I wasn't aware of rhashtable; I'll take a look.
> > +
> > + tx_memory = refcount_read(&hsk->sock.sk_wmem_alloc);
> > + if (tx_memory != 1) {
> > + pr_err("%s found sk_wmem_alloc %llu bytes, port %d\n",
> > + __func__, tx_memory, hsk->port);
> > + }
>
> Just:
> WARN_ON_ONCE(refcount_read(&sk->sk_wmem_alloc) != 1);
Done (but this is a bit unsatisfying because it generates less useful
information in the log).
> > +/**
> > + * homa_sock_destroy() - Destructor for homa_sock objects.
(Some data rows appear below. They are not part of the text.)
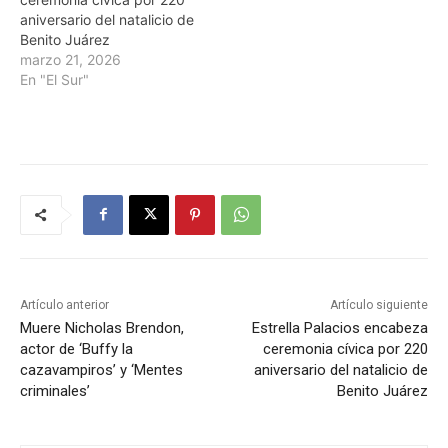
aniversario del natalicio de
Benito Juárez
marzo 21, 2026
En "El Sur"
Artículo anterior
Artículo siguiente
Muere Nicholas Brendon,
Estrella Palacios encabeza
actor de ‘Buffy la
ceremonia cívica por 220
cazavampiros’ y ‘Mentes
aniversario del natalicio de
criminales’
Benito Juárez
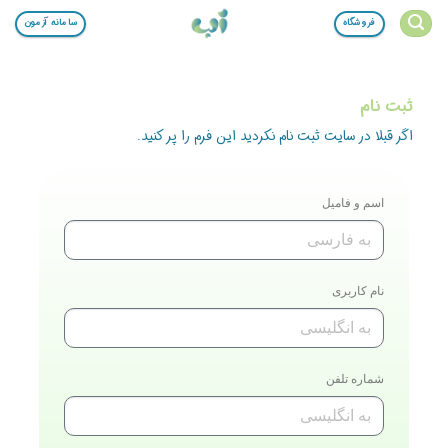
فروشگاه
سامانه آزمون
ثبت نام
اگر قبلا در سایت ثبت نام نکردید این فرم را پر کنید.
اسم و فامیل
نام کاربری
شماره تلفن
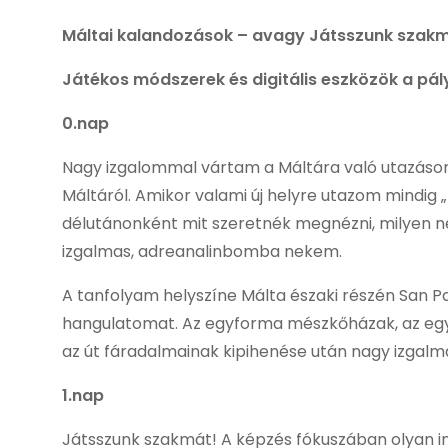
Máltai kalandozások – avagy Játsszunk szakm
Játékos módszerek és digitális eszközök a pá
0.nap
Nagy izgalommal vártam a Máltára való utazásoma
Máltáról. Amikor valami új helyre utazom mindig 
délutánonként mit szeretnék megnézni, milyen n
izgalmas, adreanalinbomba nekem.
A tanfolyam helyszíne Málta északi részén San Pa
hangulatomat. Az egyforma mészkőházak, az egyip
az út fáradalmainak kipihenése után nagy izgalmak
1.nap
Játsszunk szakmát! A képzés fókuszában olyan in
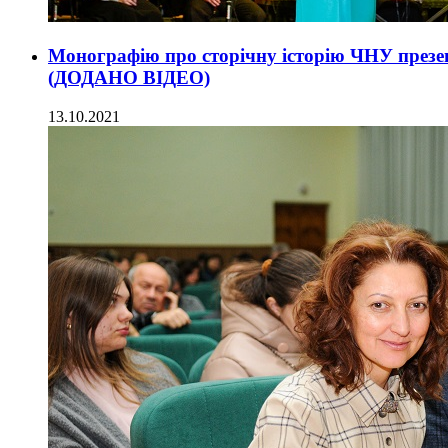
Монографію про сторічну історію ЧНУ презен
(ДОДАНО ВІДЕО)
13.10.2021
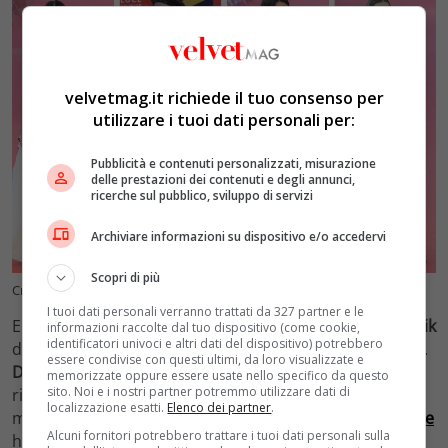
velvetmag.it richiede il tuo consenso per
utilizzare i tuoi dati personali per:
Pubblicità e contenuti personalizzati, misurazione
delle prestazioni dei contenuti e degli annunci,
ricerche sul pubblico, sviluppo di servizi
Archiviare informazioni su dispositivo e/o accedervi
Scopri di più
Crediti: Teresa Comberiati
I tuoi dati personali verranno trattati da 327 partner e le
Elegante il look black&white proposto da
Anna Safroncik
informazioni raccolte dal tuo dispositivo (come cookie,
identificatori univoci e altri dati del dispositivo) potrebbero
di
Elisabetta Franchi
, a cui ha abbinato gioielli
Chopard
.
essere condivise con questi ultimi, da loro visualizzate e
Diletta Begali
invece ha indossato un long dress
memorizzate oppure essere usate nello specifico da questo
sito. Noi e i nostri partner potremmo utilizzare dati di
rivestito di paillettes di
Genny
. Per
Marianna Zulian
un
localizzazione esatti.
Elenco dei partner
.
minidress monospalla con strass. Infine
Emma Marrone
Alcuni fornitori potrebbero trattare i tuoi dati personali sulla
ha puntato al completo total black con pantaloni in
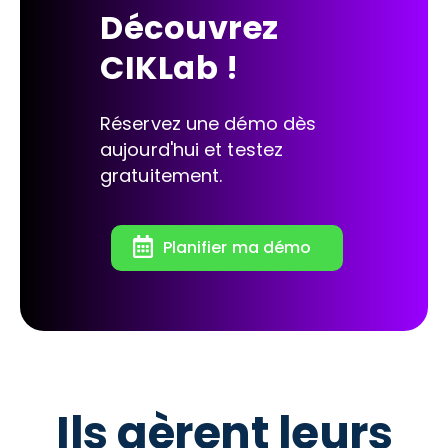
Découvrez
CIKLab !
Réservez une démo dès
aujourd'hui et testez
gratuitement.
Planifier ma démo
Ils gèrent leurs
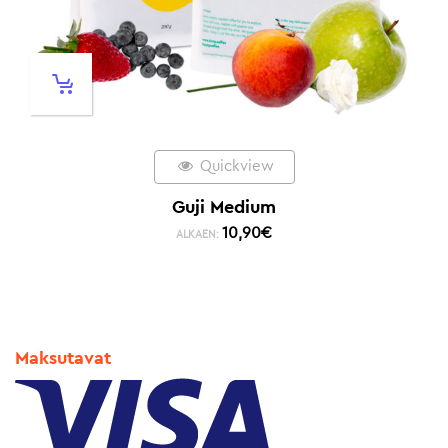
Quickview
Guji Medium
10,90
€
ALKAEN:
Maksutavat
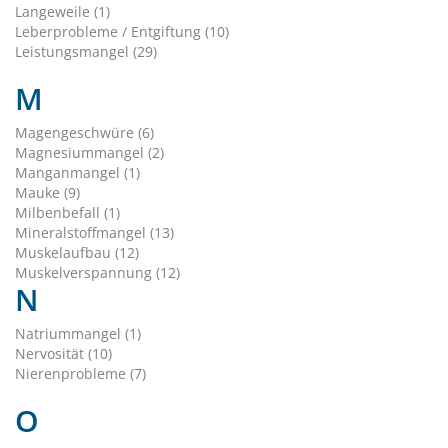
Langeweile (1)
Leberprobleme / Entgiftung (10)
Leistungsmangel (29)
M
Magengeschwüre (6)
Magnesiummangel (2)
Manganmangel (1)
Mauke (9)
Milbenbefall (1)
Mineralstoffmangel (13)
Muskelaufbau (12)
Muskelverspannung (12)
N
Natriummangel (1)
Nervosität (10)
Nierenprobleme (7)
O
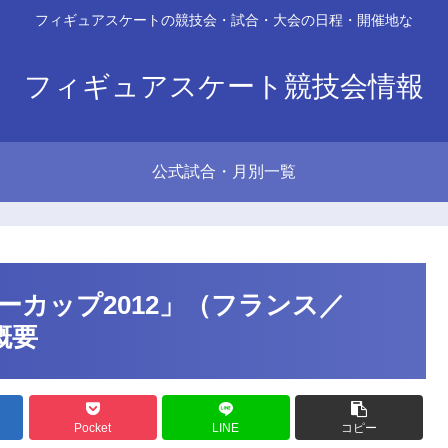
フィギュアスケートの競技会・試合・大会の日程・開催地な
フィギュアスケート競技会情報
公式試合・月別一覧
カップ2012」（フランス／
概要
Pocket
LINE
コピー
This function
> > + * only cleans up the parts of the object that are owned by Homa.
> > + * @hsk: Socket to destroy.
> > + */
> > +void homa_sock_destroy(struct homa_sock *hsk)
> > +{
> > + homa_sock_shutdown(hsk);
> > + sock_set_flag(&hsk->inet.sk, SOCK_RCU_FREE);
>
> Why the flag is set only now and not at creation time?
No reason that I can think of; I've now moved it to creation time.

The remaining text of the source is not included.